▶ _PROMPT_
Please return, with no alterations, the lines below from the very first through the one that contains "the add signature box within t".

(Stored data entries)

· · · · ·

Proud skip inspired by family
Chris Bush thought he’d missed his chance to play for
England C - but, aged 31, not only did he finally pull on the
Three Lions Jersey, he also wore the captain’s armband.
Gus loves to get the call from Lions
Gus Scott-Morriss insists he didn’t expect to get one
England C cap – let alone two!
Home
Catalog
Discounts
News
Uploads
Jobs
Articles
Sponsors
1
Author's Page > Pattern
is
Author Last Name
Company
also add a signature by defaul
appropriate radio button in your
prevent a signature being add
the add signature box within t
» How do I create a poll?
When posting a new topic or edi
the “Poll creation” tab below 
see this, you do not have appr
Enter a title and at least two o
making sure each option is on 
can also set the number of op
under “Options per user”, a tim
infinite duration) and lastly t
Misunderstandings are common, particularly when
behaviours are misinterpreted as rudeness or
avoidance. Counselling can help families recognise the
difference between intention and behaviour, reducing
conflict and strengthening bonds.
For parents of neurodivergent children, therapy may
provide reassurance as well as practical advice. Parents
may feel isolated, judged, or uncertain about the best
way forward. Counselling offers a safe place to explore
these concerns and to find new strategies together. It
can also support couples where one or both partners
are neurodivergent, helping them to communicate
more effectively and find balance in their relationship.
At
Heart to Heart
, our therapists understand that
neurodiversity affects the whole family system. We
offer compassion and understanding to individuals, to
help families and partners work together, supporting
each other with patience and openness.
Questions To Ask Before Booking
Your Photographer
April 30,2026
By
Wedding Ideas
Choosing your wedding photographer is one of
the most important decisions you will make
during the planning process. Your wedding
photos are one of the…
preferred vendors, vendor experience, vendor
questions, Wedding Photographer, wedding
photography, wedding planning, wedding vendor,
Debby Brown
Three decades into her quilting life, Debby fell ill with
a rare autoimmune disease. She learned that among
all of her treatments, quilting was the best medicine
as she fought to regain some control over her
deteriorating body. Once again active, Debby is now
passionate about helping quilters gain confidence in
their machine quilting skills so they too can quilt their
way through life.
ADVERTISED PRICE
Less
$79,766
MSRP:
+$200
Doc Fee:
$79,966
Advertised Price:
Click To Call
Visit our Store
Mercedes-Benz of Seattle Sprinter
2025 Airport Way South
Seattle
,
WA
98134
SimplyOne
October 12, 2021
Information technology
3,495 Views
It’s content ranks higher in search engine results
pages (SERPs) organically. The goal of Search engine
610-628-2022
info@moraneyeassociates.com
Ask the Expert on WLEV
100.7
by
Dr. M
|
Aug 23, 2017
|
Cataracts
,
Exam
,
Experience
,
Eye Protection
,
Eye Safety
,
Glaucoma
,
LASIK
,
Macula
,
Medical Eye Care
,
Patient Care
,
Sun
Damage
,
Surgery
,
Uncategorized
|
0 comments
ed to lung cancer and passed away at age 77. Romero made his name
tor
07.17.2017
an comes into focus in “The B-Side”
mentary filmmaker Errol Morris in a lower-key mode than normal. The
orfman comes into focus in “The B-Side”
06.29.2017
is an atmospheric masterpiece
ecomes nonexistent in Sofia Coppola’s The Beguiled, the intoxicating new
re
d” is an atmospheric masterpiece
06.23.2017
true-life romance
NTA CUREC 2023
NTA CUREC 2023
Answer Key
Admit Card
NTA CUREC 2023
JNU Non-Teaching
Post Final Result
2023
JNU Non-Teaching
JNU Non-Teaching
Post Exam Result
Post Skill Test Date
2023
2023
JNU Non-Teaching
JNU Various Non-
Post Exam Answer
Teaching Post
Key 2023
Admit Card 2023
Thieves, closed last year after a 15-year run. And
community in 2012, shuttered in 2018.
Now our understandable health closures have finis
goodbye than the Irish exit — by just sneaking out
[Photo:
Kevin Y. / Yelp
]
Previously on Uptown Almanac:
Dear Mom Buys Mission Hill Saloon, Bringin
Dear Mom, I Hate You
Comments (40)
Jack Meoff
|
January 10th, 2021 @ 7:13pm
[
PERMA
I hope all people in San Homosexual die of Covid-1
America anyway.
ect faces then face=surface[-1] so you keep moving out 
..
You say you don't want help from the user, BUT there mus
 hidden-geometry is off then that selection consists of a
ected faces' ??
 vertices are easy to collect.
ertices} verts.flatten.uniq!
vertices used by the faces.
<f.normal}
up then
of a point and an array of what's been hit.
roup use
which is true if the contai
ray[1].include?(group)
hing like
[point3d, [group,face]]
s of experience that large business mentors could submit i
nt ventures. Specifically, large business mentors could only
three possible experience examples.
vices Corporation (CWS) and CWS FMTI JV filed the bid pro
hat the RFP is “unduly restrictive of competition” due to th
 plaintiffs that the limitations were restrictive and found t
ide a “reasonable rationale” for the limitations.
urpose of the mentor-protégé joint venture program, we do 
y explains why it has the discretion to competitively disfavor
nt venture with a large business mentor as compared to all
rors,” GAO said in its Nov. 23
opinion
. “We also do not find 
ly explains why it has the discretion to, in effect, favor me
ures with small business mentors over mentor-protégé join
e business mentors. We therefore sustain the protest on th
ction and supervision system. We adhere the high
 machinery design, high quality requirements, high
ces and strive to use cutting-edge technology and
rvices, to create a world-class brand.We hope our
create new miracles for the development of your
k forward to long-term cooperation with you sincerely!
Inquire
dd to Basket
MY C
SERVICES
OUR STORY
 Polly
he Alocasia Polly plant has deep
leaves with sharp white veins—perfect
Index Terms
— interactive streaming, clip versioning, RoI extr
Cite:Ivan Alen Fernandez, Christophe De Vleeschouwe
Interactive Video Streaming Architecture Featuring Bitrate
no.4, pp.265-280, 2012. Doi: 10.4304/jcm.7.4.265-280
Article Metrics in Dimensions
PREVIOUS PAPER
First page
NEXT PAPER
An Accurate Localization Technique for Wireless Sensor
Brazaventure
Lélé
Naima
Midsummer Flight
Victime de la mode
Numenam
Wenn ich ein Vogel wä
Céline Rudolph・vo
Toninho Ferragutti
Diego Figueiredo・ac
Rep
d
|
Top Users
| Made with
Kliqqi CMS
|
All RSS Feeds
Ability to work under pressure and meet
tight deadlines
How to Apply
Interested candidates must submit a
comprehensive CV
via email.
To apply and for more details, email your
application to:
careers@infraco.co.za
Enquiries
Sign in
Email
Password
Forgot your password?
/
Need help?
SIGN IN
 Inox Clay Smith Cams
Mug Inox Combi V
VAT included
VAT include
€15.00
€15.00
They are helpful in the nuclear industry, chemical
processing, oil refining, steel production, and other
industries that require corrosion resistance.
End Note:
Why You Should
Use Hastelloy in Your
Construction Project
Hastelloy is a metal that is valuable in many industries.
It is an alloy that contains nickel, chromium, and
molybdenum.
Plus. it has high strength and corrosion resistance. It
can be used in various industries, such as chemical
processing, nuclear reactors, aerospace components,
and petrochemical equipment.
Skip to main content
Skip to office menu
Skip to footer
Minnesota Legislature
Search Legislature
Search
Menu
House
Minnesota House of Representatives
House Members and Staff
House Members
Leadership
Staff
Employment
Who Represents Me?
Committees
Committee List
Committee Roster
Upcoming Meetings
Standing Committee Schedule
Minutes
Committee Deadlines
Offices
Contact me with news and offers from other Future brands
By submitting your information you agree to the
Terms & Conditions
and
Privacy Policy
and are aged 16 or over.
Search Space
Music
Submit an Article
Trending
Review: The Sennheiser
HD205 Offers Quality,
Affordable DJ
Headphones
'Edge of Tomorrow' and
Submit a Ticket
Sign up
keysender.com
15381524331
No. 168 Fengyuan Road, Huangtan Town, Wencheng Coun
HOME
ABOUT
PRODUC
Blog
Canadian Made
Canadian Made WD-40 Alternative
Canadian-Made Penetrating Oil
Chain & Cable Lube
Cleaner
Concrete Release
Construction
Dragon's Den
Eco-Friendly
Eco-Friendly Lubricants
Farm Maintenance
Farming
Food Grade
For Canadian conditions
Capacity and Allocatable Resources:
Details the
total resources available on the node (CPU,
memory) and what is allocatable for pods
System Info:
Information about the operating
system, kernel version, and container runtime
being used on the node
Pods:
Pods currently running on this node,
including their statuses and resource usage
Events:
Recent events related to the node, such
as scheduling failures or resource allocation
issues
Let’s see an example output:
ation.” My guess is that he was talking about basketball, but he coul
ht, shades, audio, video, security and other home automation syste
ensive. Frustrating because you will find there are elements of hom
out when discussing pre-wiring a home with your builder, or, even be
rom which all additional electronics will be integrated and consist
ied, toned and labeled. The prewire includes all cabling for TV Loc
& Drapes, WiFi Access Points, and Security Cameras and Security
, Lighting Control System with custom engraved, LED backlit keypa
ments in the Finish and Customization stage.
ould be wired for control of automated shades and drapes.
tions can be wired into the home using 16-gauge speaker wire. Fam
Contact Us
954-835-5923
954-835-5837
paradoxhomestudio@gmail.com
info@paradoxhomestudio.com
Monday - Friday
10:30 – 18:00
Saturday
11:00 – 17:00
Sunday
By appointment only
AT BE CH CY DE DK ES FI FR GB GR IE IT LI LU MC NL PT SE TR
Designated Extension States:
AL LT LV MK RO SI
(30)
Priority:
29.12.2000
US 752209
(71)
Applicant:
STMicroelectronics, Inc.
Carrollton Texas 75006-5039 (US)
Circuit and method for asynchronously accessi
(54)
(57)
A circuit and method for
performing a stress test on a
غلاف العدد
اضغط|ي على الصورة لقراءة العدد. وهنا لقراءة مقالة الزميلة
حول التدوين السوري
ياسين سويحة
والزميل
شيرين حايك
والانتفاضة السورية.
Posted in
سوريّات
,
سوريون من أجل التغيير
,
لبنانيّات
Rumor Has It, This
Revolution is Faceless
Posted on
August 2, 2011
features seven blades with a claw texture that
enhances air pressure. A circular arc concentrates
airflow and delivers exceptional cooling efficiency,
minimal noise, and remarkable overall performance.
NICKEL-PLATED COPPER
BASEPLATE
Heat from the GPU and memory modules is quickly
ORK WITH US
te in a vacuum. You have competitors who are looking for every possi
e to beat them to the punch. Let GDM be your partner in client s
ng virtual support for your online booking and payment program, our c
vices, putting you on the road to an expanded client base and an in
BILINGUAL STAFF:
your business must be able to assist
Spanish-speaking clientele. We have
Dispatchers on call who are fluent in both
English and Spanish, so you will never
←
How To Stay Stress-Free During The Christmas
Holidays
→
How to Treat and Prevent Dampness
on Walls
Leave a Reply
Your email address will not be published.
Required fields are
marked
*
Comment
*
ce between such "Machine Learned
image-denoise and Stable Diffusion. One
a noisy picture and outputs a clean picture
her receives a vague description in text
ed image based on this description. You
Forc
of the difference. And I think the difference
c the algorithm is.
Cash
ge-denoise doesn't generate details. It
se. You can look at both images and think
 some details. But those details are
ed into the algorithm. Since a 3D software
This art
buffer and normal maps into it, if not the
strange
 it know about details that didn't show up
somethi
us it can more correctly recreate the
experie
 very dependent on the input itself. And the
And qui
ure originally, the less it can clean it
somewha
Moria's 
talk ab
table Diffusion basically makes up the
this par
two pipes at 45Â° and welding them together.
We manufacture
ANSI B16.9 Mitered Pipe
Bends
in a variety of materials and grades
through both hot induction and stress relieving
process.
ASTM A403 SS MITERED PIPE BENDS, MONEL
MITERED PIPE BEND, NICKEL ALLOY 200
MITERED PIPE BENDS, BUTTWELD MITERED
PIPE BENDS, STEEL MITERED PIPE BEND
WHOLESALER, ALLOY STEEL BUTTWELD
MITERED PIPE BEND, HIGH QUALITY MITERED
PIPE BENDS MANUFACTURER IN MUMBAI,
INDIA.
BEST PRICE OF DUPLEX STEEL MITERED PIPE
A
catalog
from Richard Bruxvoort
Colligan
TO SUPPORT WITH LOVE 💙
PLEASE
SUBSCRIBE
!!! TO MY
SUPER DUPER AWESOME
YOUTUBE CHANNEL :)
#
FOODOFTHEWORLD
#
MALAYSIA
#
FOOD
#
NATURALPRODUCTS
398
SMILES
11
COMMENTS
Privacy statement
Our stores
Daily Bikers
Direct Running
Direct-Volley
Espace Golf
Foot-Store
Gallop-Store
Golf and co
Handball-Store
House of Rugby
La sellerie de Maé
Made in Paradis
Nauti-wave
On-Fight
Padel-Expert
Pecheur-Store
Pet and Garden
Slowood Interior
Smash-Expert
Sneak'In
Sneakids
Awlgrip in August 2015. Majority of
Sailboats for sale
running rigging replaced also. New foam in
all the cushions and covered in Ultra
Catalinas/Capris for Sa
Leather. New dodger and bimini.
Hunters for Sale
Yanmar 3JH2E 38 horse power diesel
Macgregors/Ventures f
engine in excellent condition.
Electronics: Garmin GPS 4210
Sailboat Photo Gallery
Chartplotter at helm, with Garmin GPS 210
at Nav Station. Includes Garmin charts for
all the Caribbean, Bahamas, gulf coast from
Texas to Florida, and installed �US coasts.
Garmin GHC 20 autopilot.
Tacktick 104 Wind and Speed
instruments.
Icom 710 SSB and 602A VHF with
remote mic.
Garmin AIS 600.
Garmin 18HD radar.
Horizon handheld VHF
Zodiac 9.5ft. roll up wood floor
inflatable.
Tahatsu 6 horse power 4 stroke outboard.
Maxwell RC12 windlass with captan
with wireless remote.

· · · · ·

▶ _SOLUTION TO THIS PROBLEM_
Proud skip inspired by family
Chris Bush thought he’d missed his chance to play for
England C - but, aged 31, not only did he finally pull on the
Three Lions Jersey, he also wore the captain’s armband.
Gus loves to get the call from Lions
Gus Scott-Morriss insists he didn’t expect to get one
England C cap – let alone two!
Home
Catalog
Discounts
News
Uploads
Jobs
Articles
Sponsors
1
Author's Page > Pattern
is
Author Last Name
Company
also add a signature by defaul
appropriate radio button in your
prevent a signature being add
the add signature box within t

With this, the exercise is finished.